**Task objective**
Go through the entries below, tally each line with the string "ligne", and give the final number by itself.

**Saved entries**
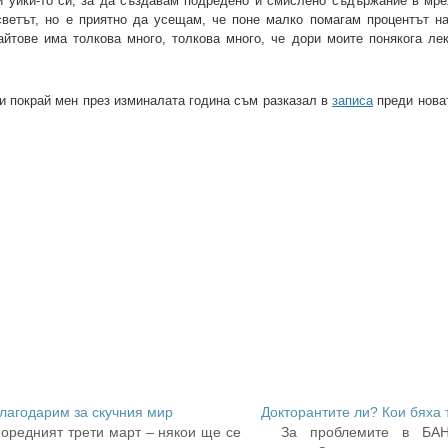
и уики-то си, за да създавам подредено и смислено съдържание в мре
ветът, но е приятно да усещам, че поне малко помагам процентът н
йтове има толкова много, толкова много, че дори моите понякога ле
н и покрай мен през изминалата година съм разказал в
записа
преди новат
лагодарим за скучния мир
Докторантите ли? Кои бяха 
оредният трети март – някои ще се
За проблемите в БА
---
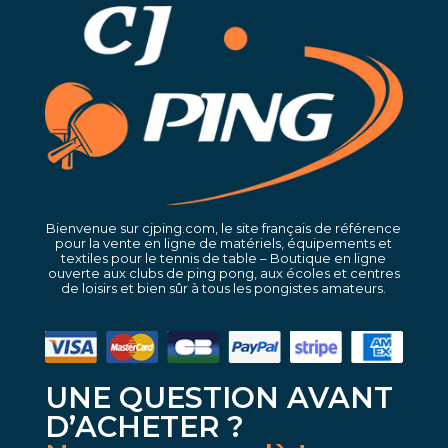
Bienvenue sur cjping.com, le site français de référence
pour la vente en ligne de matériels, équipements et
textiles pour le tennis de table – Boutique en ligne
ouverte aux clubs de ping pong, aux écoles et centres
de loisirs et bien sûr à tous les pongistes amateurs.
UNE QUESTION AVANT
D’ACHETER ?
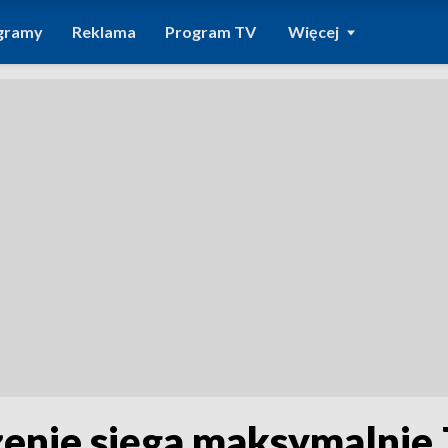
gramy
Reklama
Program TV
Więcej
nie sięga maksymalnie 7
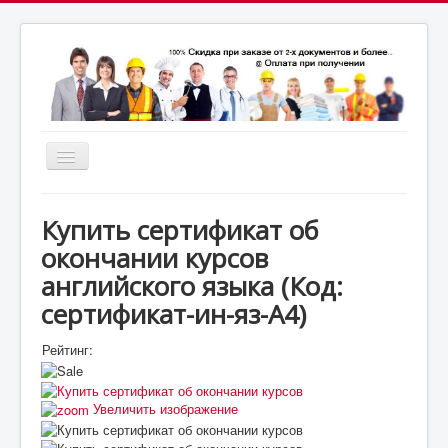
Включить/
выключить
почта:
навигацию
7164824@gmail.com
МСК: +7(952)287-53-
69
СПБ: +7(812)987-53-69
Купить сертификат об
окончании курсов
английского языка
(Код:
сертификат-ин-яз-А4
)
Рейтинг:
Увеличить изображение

**Solution to the problem**
2